• What the task requires:
Locate the string "will" throughout the material and copy every line in which it occurs.

* * *

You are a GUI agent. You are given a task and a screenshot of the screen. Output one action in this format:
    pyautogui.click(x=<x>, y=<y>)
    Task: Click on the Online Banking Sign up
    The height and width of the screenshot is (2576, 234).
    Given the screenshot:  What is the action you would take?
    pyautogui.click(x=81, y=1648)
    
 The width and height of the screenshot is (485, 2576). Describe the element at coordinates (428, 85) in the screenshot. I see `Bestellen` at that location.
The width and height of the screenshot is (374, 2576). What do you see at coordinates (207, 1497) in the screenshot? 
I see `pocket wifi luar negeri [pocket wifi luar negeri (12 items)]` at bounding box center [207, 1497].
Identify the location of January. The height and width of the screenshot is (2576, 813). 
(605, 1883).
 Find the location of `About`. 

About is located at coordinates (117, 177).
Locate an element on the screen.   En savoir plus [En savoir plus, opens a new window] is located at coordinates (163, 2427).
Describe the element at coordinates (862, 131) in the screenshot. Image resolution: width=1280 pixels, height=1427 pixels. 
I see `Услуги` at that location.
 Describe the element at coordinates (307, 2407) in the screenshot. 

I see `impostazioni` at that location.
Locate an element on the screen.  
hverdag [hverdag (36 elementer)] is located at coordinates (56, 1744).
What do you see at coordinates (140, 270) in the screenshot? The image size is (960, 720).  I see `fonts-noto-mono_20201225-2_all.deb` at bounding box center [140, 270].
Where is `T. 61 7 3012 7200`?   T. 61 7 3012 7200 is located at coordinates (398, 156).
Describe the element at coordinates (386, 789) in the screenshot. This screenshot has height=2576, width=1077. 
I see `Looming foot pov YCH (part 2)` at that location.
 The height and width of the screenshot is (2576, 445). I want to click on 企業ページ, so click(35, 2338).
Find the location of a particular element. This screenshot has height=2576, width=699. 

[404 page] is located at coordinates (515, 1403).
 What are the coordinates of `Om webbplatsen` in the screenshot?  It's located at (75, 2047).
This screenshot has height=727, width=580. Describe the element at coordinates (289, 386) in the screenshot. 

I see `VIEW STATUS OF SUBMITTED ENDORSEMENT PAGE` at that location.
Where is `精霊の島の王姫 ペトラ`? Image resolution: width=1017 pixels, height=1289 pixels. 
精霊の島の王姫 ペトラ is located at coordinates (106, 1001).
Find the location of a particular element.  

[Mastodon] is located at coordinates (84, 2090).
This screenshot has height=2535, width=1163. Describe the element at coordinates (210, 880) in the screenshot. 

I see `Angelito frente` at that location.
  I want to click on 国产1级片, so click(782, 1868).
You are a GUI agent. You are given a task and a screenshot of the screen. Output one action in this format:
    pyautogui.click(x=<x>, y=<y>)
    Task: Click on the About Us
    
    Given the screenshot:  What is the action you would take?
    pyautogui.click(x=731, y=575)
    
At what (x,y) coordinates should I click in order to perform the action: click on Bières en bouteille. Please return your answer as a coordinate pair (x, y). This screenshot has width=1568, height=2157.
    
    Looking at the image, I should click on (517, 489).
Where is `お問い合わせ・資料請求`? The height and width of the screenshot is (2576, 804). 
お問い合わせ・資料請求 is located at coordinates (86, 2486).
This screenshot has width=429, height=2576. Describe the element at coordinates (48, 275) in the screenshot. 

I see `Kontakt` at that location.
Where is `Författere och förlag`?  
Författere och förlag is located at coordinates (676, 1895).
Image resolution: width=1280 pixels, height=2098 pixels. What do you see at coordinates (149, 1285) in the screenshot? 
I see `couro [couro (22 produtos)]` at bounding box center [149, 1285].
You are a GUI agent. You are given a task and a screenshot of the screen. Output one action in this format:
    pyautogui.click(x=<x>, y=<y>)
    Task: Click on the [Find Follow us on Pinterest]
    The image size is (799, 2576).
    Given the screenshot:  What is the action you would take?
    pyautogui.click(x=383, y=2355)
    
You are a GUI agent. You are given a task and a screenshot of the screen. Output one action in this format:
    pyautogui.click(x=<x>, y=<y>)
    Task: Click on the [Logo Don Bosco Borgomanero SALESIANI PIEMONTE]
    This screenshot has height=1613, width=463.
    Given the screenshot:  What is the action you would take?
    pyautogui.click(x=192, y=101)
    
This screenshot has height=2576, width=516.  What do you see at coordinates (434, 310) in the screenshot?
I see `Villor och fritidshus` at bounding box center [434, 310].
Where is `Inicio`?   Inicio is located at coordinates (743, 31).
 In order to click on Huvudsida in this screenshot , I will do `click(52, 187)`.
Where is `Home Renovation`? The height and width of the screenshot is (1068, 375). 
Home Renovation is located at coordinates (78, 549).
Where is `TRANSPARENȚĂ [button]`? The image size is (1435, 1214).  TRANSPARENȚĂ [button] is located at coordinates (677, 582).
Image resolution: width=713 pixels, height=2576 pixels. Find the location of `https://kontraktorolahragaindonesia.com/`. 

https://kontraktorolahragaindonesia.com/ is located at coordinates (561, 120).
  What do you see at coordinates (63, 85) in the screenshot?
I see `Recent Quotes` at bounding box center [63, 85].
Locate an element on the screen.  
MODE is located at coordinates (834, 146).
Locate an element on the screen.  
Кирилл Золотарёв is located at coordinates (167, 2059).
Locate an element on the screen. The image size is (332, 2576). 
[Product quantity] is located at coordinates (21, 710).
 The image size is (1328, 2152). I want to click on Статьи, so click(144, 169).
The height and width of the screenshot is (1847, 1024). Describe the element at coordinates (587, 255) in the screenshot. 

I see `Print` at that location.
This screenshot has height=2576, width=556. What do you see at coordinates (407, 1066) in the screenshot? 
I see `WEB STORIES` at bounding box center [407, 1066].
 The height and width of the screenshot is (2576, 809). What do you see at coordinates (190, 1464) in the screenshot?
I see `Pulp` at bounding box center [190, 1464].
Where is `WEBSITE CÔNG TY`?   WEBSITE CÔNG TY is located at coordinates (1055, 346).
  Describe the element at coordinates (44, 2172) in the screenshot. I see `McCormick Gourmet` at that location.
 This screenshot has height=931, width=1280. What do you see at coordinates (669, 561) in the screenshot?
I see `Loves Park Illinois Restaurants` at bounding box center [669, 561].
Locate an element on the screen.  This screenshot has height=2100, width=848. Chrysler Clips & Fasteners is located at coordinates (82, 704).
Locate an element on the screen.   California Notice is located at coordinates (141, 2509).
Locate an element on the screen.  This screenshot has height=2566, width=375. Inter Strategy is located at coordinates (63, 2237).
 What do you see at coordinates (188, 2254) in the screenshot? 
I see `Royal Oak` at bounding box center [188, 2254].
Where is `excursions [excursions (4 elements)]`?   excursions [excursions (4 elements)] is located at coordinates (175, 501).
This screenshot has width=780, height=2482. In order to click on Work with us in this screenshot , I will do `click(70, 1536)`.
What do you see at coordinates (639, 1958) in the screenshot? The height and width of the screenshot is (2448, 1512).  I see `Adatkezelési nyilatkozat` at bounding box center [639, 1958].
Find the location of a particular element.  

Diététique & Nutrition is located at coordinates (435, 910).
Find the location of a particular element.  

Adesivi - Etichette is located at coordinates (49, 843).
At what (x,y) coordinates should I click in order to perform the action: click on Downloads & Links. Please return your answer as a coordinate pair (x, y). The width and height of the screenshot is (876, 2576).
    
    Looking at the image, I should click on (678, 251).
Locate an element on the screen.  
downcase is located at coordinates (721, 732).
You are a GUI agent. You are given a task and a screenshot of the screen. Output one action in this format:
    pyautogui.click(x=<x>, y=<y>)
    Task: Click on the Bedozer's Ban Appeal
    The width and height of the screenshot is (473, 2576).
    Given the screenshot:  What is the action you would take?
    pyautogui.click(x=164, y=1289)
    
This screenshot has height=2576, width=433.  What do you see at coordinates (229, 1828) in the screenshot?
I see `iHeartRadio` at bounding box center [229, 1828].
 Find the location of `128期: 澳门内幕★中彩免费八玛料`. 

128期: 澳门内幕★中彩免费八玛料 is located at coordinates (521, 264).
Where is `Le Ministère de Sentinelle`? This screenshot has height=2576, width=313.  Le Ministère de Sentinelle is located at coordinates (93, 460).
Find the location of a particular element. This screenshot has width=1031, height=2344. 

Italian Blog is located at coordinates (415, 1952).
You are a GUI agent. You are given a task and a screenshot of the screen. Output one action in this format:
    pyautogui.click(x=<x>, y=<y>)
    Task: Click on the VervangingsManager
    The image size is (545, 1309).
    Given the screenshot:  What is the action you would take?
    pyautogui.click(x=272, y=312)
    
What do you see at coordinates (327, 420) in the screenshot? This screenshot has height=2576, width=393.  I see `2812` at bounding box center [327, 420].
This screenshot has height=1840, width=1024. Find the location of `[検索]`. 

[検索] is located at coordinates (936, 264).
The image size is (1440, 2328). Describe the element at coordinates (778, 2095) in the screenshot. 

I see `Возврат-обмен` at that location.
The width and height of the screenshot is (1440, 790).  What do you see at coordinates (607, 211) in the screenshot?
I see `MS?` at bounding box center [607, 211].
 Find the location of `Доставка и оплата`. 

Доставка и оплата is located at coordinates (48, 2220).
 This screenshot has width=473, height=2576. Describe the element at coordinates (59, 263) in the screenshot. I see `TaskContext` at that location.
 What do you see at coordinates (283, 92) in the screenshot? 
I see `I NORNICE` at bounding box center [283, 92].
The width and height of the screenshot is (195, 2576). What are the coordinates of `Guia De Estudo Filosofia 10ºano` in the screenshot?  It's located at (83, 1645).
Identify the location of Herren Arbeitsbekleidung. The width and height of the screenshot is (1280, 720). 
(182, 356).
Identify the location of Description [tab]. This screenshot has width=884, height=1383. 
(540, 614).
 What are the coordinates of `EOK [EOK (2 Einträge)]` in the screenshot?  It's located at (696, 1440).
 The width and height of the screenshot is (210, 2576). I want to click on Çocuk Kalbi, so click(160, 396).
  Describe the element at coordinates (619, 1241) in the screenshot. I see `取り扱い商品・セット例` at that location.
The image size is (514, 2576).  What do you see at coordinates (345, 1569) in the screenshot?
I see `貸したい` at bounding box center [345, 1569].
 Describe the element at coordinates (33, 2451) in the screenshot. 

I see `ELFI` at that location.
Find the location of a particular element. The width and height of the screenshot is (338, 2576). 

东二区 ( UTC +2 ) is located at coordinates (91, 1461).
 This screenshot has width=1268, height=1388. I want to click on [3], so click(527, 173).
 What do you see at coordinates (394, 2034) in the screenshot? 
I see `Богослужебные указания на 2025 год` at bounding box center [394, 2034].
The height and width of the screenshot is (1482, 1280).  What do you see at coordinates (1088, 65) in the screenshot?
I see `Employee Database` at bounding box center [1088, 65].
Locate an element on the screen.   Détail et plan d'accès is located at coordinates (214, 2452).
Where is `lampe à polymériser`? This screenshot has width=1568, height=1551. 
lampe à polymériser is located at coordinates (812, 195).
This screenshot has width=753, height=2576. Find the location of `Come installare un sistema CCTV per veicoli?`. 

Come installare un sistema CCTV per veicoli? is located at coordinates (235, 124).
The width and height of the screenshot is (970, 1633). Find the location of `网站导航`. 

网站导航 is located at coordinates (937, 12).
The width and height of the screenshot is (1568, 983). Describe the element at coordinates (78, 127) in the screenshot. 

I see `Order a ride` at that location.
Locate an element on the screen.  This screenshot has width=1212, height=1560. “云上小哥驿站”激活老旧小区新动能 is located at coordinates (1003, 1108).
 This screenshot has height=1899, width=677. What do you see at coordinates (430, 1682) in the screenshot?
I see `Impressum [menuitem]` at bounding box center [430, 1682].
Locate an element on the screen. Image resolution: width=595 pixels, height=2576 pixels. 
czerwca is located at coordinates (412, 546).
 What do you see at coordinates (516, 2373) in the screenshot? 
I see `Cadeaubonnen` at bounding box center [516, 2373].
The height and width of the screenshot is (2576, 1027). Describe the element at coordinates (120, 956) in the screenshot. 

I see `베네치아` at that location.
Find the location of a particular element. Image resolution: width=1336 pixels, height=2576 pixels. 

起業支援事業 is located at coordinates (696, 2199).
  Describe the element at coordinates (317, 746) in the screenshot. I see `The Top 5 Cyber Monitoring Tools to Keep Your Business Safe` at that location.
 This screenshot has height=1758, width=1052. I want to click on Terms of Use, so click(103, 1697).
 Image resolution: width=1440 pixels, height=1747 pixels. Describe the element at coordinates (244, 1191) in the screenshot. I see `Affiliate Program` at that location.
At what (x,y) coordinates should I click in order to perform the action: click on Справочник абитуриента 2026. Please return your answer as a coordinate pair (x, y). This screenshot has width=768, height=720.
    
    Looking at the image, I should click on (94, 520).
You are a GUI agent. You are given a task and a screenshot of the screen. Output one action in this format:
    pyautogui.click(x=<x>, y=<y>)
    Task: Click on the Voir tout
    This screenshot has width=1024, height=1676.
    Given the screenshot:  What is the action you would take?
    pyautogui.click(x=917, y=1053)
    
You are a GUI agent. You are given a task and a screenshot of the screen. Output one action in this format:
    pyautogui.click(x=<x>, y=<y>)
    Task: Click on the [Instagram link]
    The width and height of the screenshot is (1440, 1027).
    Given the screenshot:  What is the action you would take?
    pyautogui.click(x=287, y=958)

* * *

• Output of the exercise:
 In order to click on Huvudsida in this screenshot , I will do `click(52, 187)`.
This screenshot has width=780, height=2482. In order to click on Work with us in this screenshot , I will do `click(70, 1536)`.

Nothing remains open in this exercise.